Assignment: Look through the entries below and show every line containing the word "Elmo".
::: Extracted records :::
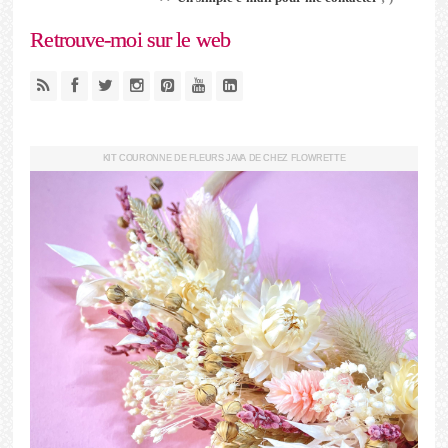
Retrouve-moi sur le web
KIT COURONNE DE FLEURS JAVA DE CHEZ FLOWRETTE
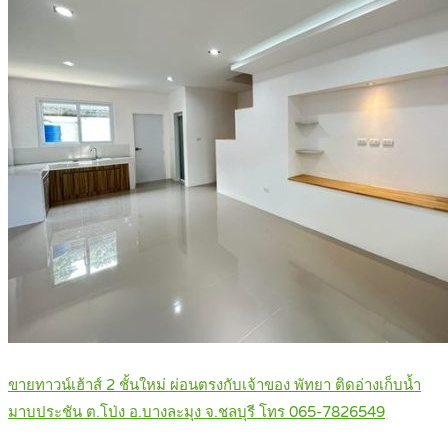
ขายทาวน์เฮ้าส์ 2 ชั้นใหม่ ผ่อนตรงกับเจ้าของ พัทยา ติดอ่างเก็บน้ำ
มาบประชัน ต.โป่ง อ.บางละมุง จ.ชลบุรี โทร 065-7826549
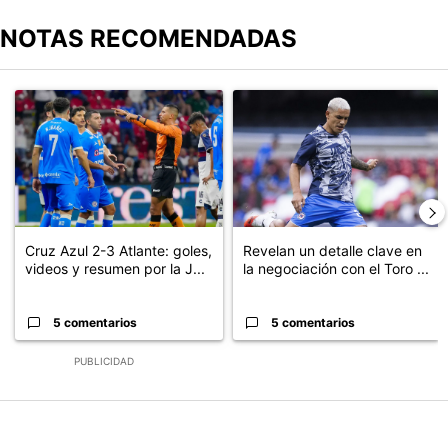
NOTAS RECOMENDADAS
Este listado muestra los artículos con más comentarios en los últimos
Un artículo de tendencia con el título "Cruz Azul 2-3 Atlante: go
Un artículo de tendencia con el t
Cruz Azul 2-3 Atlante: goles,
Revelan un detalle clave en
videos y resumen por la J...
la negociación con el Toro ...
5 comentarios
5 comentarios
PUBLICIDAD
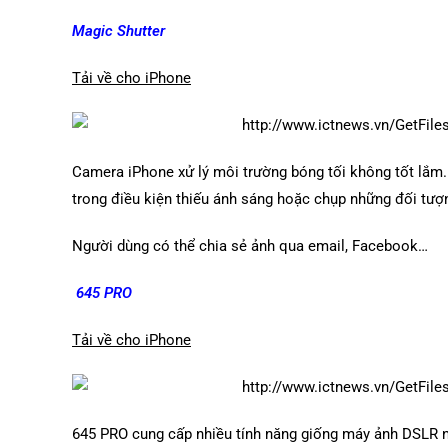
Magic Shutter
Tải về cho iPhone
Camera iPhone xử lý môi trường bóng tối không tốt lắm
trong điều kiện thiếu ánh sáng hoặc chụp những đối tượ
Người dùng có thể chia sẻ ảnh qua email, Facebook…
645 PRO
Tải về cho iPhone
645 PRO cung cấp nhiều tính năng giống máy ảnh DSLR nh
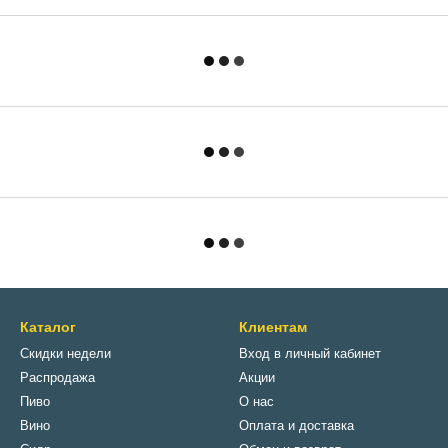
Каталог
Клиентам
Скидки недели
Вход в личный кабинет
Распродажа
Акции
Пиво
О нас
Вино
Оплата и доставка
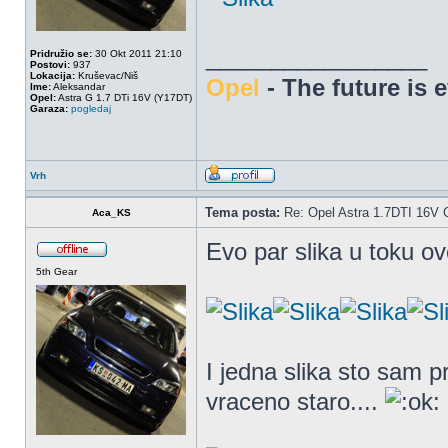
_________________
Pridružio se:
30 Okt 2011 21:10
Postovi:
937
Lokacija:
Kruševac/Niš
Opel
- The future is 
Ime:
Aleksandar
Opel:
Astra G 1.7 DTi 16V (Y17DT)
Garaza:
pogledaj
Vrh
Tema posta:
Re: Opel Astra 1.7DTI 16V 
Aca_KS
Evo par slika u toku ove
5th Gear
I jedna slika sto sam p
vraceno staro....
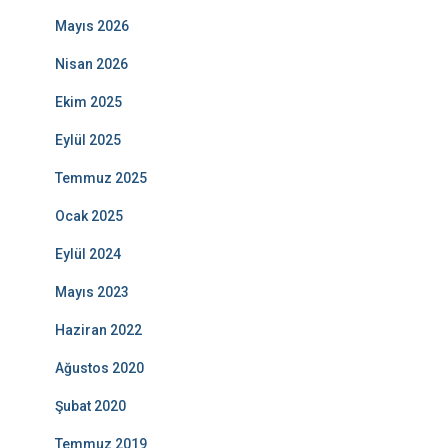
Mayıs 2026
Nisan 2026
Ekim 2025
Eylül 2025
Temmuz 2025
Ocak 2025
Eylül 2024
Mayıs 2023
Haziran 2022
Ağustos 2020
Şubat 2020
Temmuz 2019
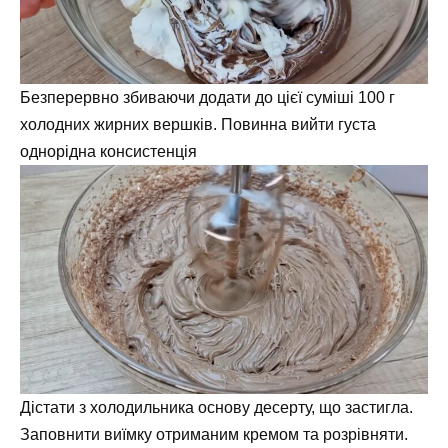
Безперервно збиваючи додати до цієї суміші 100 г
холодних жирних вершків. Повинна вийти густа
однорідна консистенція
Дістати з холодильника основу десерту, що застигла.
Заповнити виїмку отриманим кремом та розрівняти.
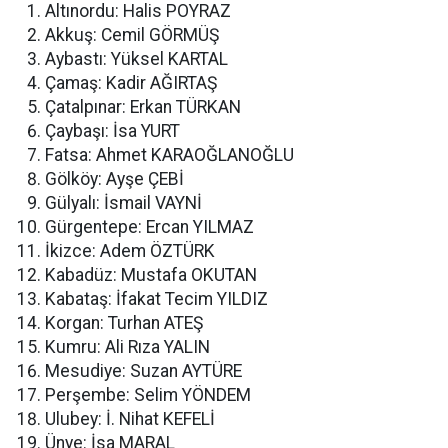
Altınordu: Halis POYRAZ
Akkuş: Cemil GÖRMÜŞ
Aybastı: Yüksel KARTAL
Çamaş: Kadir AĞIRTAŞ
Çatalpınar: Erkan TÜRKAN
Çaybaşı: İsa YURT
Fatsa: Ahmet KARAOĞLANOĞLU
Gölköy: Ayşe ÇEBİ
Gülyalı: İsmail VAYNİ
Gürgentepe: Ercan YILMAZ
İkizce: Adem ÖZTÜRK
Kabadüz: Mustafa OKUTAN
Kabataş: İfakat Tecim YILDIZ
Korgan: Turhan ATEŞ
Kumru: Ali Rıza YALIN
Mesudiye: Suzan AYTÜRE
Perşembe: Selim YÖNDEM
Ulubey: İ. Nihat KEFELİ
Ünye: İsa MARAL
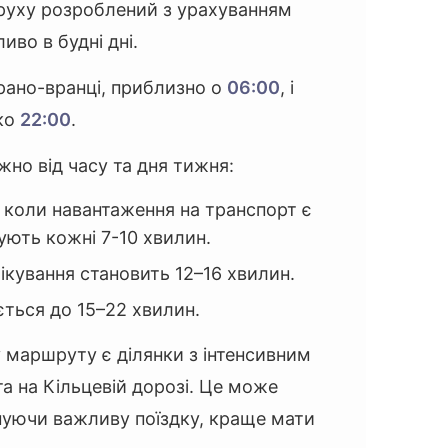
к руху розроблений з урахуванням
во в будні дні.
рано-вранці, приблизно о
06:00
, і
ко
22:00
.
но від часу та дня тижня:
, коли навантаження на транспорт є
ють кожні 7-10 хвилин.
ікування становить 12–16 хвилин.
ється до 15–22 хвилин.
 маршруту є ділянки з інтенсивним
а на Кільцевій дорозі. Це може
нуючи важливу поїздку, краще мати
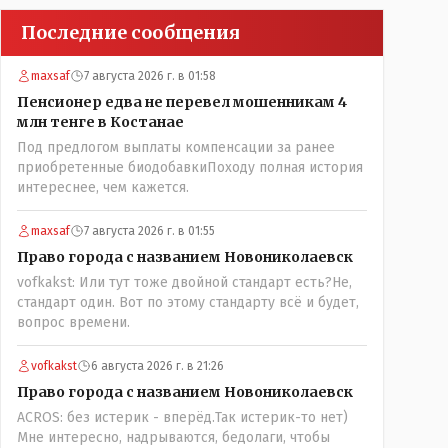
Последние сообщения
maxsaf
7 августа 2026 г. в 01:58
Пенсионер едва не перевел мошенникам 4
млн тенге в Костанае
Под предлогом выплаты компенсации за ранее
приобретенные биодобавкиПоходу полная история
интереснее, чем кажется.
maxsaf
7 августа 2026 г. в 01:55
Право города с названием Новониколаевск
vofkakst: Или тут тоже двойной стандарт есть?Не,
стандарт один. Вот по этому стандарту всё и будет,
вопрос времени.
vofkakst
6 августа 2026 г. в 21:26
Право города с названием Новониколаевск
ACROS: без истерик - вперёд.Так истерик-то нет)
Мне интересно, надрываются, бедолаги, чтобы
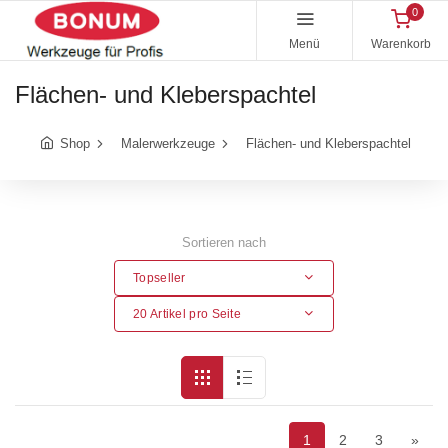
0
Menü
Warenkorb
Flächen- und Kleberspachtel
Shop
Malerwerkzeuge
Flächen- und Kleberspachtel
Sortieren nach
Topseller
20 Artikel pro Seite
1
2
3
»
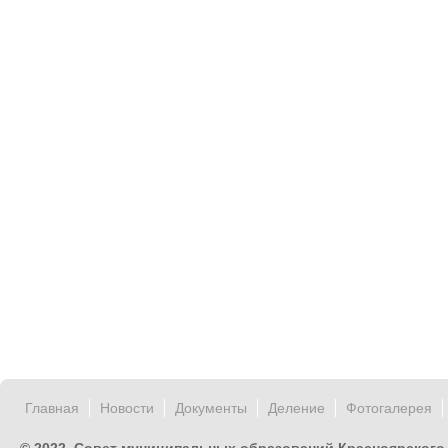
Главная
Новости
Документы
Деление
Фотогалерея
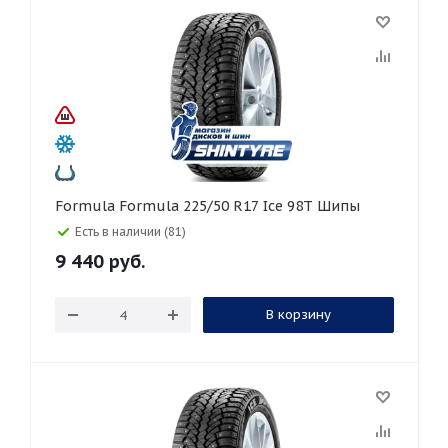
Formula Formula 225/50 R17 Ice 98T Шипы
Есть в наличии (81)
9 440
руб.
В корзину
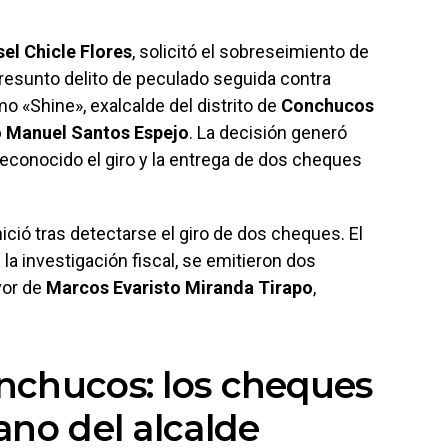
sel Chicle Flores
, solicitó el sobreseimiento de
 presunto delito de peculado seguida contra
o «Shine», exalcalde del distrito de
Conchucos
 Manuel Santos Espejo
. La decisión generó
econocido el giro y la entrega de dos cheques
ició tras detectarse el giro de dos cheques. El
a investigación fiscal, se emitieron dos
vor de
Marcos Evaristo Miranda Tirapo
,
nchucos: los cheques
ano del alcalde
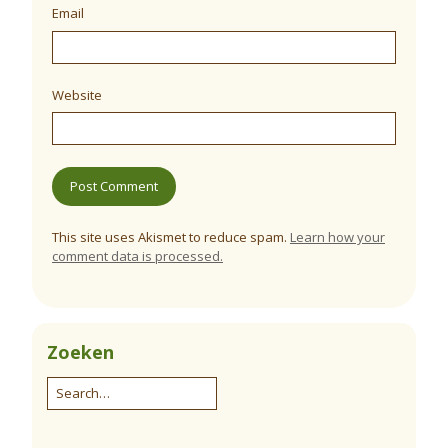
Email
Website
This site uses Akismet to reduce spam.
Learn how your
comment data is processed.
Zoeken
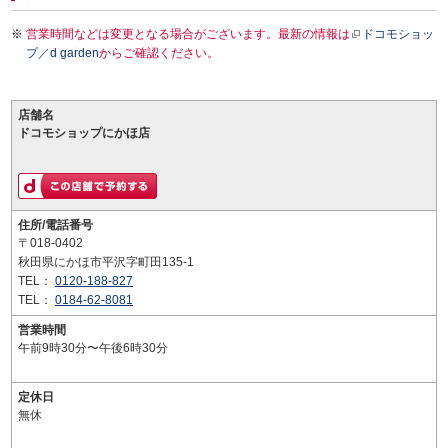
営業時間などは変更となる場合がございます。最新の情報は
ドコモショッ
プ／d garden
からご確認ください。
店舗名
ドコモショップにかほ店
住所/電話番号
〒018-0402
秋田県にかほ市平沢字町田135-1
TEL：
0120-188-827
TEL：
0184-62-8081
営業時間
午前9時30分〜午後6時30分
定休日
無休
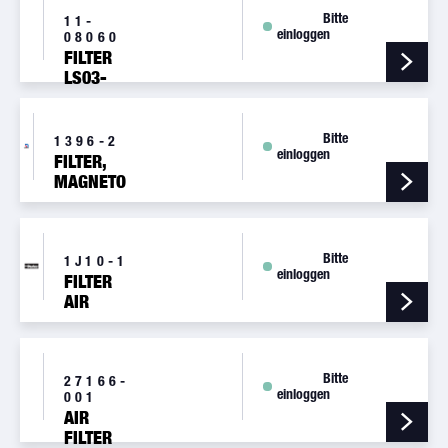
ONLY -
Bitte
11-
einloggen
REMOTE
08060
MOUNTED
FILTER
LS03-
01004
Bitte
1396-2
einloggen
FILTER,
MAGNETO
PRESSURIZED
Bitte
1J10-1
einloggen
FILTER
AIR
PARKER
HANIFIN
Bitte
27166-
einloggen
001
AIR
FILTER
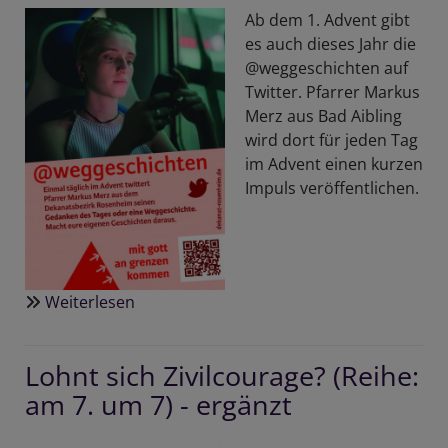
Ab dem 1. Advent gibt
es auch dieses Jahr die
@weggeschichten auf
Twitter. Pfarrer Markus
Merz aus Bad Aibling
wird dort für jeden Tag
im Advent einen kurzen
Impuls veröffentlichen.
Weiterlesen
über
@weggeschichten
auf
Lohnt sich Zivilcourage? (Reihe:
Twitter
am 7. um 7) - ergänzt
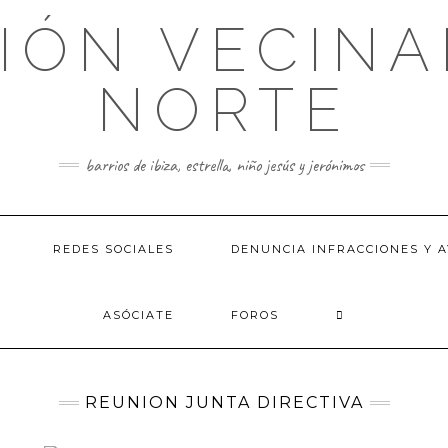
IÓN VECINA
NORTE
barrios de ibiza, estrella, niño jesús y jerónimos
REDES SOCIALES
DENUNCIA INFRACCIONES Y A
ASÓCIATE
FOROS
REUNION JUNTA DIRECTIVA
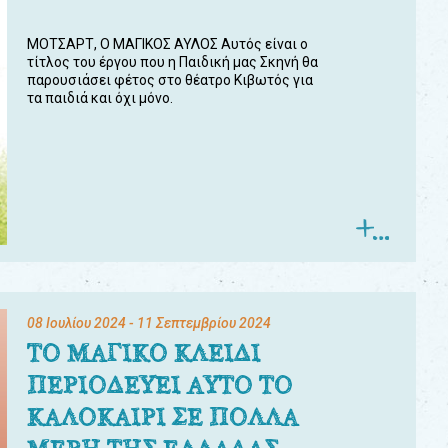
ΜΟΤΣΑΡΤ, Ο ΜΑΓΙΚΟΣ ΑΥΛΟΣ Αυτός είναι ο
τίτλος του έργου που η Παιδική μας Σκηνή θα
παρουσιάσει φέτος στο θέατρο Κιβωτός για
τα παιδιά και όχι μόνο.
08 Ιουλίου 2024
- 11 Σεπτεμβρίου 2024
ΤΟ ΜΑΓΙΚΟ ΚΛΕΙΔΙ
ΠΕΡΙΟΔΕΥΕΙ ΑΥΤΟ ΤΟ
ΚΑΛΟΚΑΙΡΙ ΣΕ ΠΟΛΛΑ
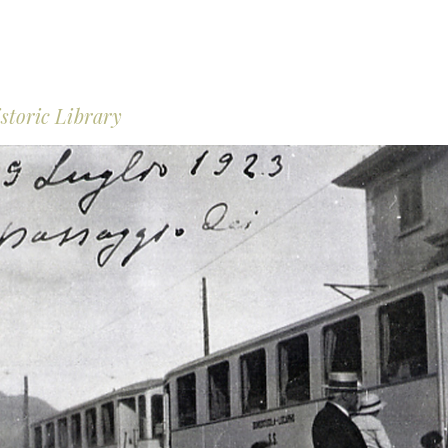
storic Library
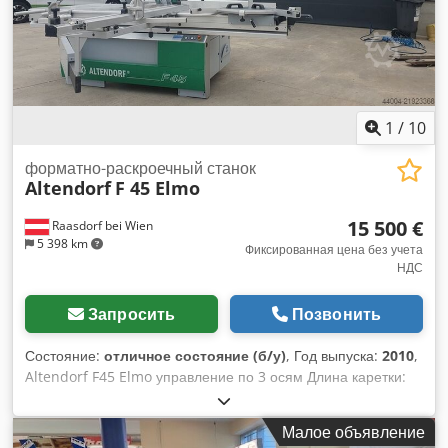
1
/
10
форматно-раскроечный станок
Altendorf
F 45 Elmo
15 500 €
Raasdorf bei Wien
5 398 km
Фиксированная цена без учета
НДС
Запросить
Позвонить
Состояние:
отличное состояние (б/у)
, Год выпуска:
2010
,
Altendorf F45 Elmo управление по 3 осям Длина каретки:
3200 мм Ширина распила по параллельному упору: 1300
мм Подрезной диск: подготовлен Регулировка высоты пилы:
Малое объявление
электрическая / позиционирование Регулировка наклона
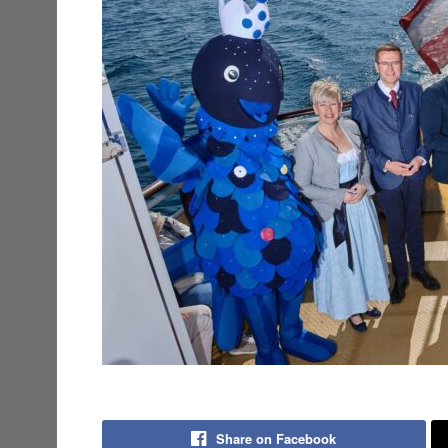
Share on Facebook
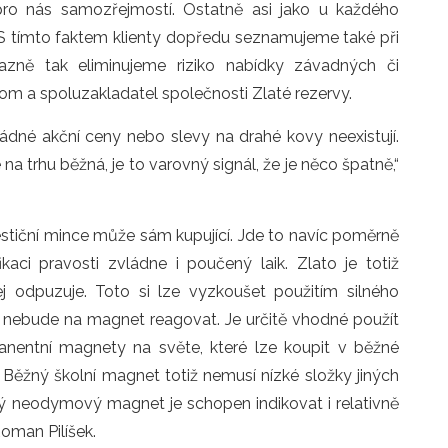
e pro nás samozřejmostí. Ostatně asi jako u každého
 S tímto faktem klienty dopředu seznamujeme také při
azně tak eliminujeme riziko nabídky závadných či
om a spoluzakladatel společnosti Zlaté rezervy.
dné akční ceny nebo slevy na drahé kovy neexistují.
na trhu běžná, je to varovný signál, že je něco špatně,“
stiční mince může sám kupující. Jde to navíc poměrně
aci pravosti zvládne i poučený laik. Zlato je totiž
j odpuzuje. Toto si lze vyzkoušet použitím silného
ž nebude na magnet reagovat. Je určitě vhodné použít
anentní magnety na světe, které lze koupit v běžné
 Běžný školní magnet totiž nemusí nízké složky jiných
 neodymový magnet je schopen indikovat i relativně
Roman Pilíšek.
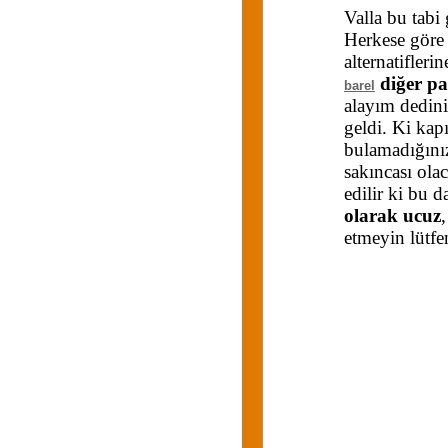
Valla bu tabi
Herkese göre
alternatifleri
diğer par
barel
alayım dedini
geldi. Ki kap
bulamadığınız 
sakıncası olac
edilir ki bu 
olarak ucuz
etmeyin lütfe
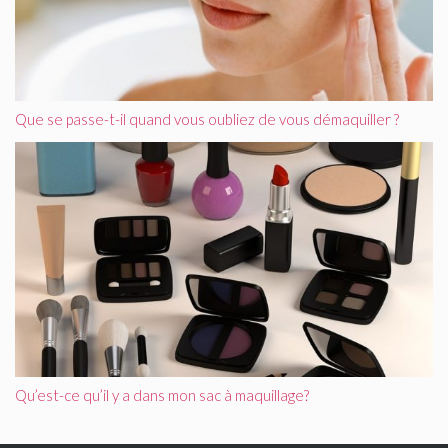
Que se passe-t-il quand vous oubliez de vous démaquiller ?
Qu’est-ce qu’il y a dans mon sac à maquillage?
:::
Output of the exercise:
F 45 Elmo
Altendorf F45 Elmo управление по 3 осям Длина каретки:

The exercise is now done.